Philip Morris (ticker: PM) said it earned of $2.42 billion, or $1.55 a share, compared with earnings per share of $1.17 a share in the year-ago period. On an adjusted basis, which excludes nonrecurring items like currency impacts, asset impairments, and exit costs, earnings were $1.57 a share. Revenue climbed 6%, to $7.59 billion. Analysts were looking for EPS of $1.40 a share on revenue of $7.27 billion.

The company said that market share for its heat-not-burn device IQOS, excluding the U.S., is up 1.7 points to 7.6%. Sales of smoke-free products accounted for 28% of total revenue in the quarter. While shipments of traditional cigarettes were down 7.3%, heated-tobacco unit shipment volumes jumped nearly 39%, to 21.7 billion units.

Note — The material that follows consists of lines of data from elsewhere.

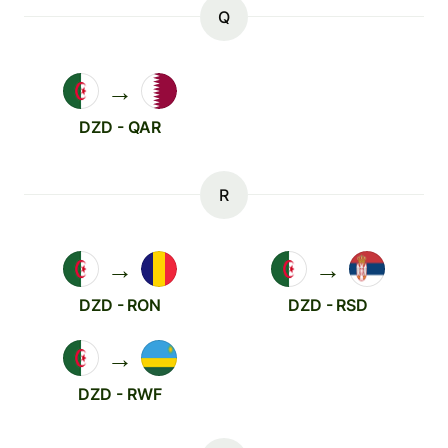
Q
→
DZD - QAR
R
→
→
DZD - RON
DZD - RSD
→
DZD - RWF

CFO Emmanuel Babeau spoke with Barron’s following the results, saying that “underlying trends are incredibly strong.” Adjusted EPS were at an all-time high in the quarter, and while investors can still expect some volatility from the Covid-19 pandemic and investments the company is making, overall, he says, the report is another step on the company’s “ambitious journey…to put an end to combustible cigarettes.”

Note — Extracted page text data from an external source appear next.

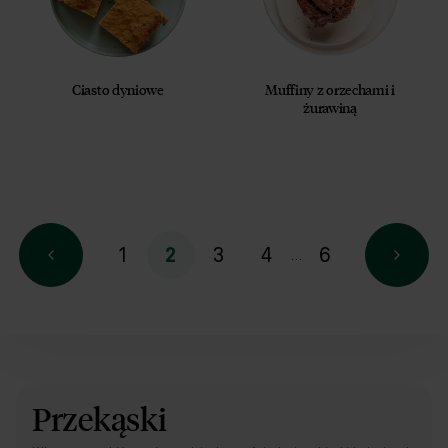
Ciasto dyniowe
Muffiny z orzechami i
żurawiną
1
3
4
6
2
…
Przekąski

The report is the first since the company’s analyst day in February, and he calls it a “nice illustration” of the continuing trends it anticipated. The company hopes to be a predominantly smoke-free company by revenue by 2025, “and when your name is Philip Morris, it’s quite a tribute to what we intend to do,” Babeau says. He notes that the company’s portfolio of these products are closing in on nearly 30% of total sales, up from less than 22% a year ago, notching “remarkable growth.”

As for reports that the U.S. government may plan to require a reduction in nicotine levels in cigarettes, which is weighing on Altria (MO) today, Babeau highlights that these plans haven’t been confirmed by the White House. He says that Philip Morris is a strong supporter of the Food and Drug Administration’s target of reducing combustible cigarette consumption, and that the goal dovetails with the company’s own—to move people to reduced-risk products. The agency approved the marketing of IQOS as a modified-risk tobacco product last summer.

He also warns that reducing nicotine too drastically and too quickly could have unintended side effects, including bolstering the illicit trade of cigarettes or people smoking a higher number of cigarettes to achieve the same nicotine content.

Philip Morris stock is up 2.8%, at $94.27, in recent trading, while Altria is down 3.4%, at $47.40, and the

S&P 500

is down 0.8%. Philip Morris shares have gained 14% year to date and are up 30% in the past year.